* _EXERCISE AIM_
Return the full set of entries precisely. Do not carry over any pictures.

══════════

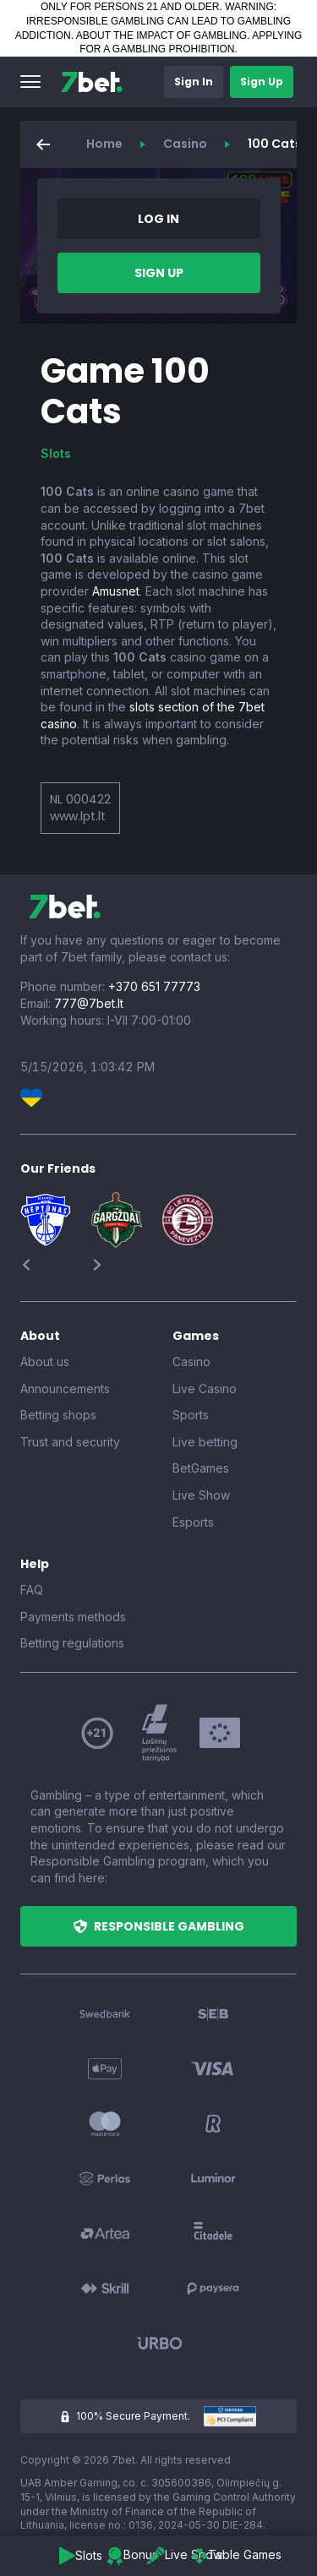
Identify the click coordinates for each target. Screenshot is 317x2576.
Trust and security (70, 1442)
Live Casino (204, 1388)
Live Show (201, 1495)
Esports (193, 1522)
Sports (190, 1415)
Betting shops (58, 1415)
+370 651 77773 (154, 986)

══════════

* _WRITTEN RESPONSE_
Identify the click coordinates for each target. Screenshot is 317x2576.
Trust and security (70, 1442)
Live Casino (204, 1388)
Live Show (201, 1495)
Esports (193, 1522)
Sports (190, 1415)
Betting shops (58, 1415)
+370 651 77773 (154, 986)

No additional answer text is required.